Chatbot users often praise the conversational and intuitive nature of interacting with chatbots. But have you ever wondered how chatbots know what you’re referring back to? A recent study sheds light on the mechanism behind transformer models, the driving force behind modern chatbots, and how they decide what information to pay attention to. This groundbreaking research, conducted by Samet Oymak, assistant professor of electrical and computer engineering at the University of Michigan, uncovers the mathematical framework that allows transformers to learn and focus on relevant details effectively.
In 2017, transformer architectures revolutionized the field of natural language processing. Their ability to consume and process massive amounts of text, including entire books, catapulted them to the forefront of AI development. These transformers break down complex texts into smaller units known as tokens and process them in parallel, while still maintaining the context around each word. The renowned GPT-4 language model has spent years digesting text from the internet, resulting in a remarkably conversational chatbot capable of passing the bar exam.

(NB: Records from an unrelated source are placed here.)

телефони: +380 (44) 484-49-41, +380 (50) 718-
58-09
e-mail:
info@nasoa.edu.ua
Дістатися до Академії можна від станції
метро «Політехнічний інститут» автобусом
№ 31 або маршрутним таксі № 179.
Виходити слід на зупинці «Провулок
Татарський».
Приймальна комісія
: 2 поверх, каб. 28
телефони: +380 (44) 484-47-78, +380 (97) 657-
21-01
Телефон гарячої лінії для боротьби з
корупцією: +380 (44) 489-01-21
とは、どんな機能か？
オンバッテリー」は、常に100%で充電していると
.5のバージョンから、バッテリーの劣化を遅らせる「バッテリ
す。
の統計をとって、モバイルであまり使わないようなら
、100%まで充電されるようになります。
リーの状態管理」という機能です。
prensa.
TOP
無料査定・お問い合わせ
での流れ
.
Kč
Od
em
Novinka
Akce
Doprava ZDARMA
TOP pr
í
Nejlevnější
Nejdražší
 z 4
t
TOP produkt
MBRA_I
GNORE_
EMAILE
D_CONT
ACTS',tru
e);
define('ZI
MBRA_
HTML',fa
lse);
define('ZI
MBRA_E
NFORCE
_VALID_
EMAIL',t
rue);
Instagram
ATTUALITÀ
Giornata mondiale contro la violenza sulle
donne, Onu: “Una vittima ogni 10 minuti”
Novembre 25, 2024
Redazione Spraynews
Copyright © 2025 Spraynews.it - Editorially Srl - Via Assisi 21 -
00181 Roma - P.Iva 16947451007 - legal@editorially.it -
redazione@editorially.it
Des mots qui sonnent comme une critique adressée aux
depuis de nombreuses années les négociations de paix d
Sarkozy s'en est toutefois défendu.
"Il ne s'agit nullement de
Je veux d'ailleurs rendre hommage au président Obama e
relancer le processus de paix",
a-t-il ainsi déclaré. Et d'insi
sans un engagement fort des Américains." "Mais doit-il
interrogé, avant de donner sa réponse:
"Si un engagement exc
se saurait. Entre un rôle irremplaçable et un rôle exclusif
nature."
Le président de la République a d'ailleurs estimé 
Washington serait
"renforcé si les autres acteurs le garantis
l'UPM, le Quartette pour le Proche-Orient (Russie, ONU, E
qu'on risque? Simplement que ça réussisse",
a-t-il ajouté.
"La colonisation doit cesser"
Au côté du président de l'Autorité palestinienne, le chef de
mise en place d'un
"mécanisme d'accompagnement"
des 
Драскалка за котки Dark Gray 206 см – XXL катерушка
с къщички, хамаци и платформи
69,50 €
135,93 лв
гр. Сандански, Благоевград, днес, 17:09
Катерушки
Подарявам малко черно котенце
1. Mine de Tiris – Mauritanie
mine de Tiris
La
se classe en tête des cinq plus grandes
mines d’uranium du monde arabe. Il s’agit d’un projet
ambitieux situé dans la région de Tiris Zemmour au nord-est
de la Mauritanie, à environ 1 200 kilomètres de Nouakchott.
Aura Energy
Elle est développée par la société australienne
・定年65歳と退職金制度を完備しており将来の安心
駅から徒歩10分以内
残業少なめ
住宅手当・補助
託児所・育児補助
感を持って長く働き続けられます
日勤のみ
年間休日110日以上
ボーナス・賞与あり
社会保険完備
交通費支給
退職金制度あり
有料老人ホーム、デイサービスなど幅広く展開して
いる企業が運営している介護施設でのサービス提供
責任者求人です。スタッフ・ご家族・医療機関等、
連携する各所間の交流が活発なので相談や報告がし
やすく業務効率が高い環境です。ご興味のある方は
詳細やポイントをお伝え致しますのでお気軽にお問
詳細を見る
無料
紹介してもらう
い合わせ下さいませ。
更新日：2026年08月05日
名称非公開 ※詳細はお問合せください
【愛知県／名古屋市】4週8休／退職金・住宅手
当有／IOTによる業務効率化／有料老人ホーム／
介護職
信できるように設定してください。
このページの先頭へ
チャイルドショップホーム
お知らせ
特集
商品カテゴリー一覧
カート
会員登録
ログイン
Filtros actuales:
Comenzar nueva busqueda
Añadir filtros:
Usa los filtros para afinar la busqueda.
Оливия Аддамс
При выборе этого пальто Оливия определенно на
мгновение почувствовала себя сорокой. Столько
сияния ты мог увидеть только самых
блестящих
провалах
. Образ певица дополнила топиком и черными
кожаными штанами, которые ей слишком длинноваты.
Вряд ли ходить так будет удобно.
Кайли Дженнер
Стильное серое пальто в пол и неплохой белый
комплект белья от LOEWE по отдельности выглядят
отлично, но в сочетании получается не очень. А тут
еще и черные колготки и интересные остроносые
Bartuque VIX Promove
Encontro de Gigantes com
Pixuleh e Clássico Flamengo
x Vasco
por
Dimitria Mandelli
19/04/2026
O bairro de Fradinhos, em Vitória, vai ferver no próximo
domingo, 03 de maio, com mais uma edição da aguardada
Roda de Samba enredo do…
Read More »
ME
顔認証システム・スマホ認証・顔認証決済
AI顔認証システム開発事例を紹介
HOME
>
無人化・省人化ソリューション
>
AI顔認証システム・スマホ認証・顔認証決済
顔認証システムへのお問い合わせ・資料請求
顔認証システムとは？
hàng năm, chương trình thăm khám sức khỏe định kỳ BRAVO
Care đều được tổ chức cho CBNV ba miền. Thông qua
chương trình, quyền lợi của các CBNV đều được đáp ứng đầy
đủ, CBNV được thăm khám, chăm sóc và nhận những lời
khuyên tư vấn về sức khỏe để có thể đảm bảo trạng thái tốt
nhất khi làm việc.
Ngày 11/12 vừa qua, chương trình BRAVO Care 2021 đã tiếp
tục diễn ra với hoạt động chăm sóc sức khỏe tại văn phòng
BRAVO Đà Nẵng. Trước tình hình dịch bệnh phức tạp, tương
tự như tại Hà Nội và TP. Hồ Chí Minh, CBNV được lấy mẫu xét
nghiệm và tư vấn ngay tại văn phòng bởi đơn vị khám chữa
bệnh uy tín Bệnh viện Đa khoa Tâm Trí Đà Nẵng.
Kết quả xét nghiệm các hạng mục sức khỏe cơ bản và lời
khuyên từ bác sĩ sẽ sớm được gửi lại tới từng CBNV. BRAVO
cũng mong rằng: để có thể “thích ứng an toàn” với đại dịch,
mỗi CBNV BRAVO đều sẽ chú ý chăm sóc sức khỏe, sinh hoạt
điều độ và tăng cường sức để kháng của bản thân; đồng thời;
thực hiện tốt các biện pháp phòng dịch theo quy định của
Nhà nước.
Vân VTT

The key to the success of transformers lies in their attention mechanism, which enables them to determine the most relevant information. Oymak’s research team discovered that transformers employ a surprisingly old-school approach to achieve this feat. They use support vector machines (SVMs), a concept invented over 30 years ago. SVMs establish boundaries to classify data into different categories, such as identifying positive and negative sentiment in customer reviews. It turns out that transformers adopt a similar strategy when determining what information to prioritize and what to ignore.
Despite the human-like interaction with chatbots, such as ChatGPT, the underlying process is actually driven by complex mathematical calculations. Each token of text is transformed into a numerical vector. When prompted, the mathematical attention mechanism assigns weights to each vector, word, and word combination, deciphering which information should shape the chatbot’s response. The chatbot operates as a word prediction algorithm, predicting the first word and iteratively completing the response.
When presented with subsequent prompts, the chatbot appears to recall the conversation and continues seamlessly. However, ChatGPT retraces the entire conversation from the start, assigning new weights to each token. It then formulates a response based on this fresh evaluation. This ability to recall earlier parts of the conversation explains why ChatGPT can summarize relevant interactions, even when presented with complex texts like a hundred lines from Romeo and Juliet.
While the operation of transformer neural networks was partially understood before this study, transformers were not explicitly designed with a predefined threshold for attention. This is where the SVM-like mechanism comes into play. By leveraging this mechanism, transformers can effectively identify and retrieve valuable information from a vast sea of text. Oymak emphasizes the significance of this finding, especially as black box models, like transformers, become increasingly prevalent in various applications.
Oymak’s team intends to leverage this newfound knowledge to enhance the efficiency and interpretability of large language models. By understanding how transformers learn to pay attention, they hope to empower AI researchers to develop more effective models in perception, image processing, audio processing, and other areas where attention is crucial. Another paper, providing deeper insights into this topic, will be presented at the Mathematics of Modern Machine Learning workshop at NeurIPS 2023, titled “Transformers as Support Vector Machines.”
The study conducted by Oymak and his team sheds light on the fascinating mechanisms that drive transformers, enabling them to learn and focus their attention on relevant information. This research not only improves our understanding of transformer models but also paves the way for more efficient and interpretable AI systems in the future.